§ **INSTRUCTIONS FOR THE TASK**
After locating the line that holds "(προαιρετικό)", transcribe it and each following line to the end of the records, changing nothing and adding nothing.

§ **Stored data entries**
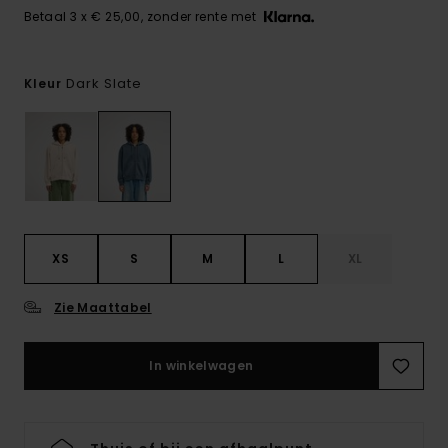
Betaal 3 x € 25,00, zonder rente met
Dark Slate
Kleur
XS
S
M
L
XL
Zie Maattabel
In winkelwagen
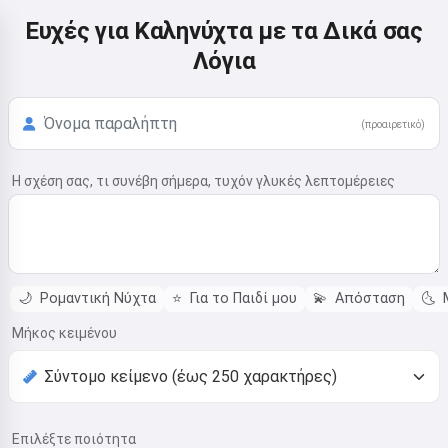
Ευχές για Καληνύχτα με τα Δικά σας
Λόγια
(προαιρετικό)
Η σχέση σας, τι συνέβη σήμερα, τυχόν γλυκές λεπτομέρειες
🌙
Ρομαντική Νύχτα
⭐
Για το Παιδί μου
💫
Απόσταση
🌜
Μ
Μήκος κειμένου
Επιλέξτε ποιότητα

§ **REPLY TO THE TASK**
(προαιρετικό)
Η σχέση σας, τι συνέβη σήμερα, τυχόν γλυκές λεπτομέρειες
🌙
Ρομαντική Νύχτα
⭐
Για το Παιδί μου
💫
Απόσταση
🌜
Μ
Μήκος κειμένου
Επιλέξτε ποιότητα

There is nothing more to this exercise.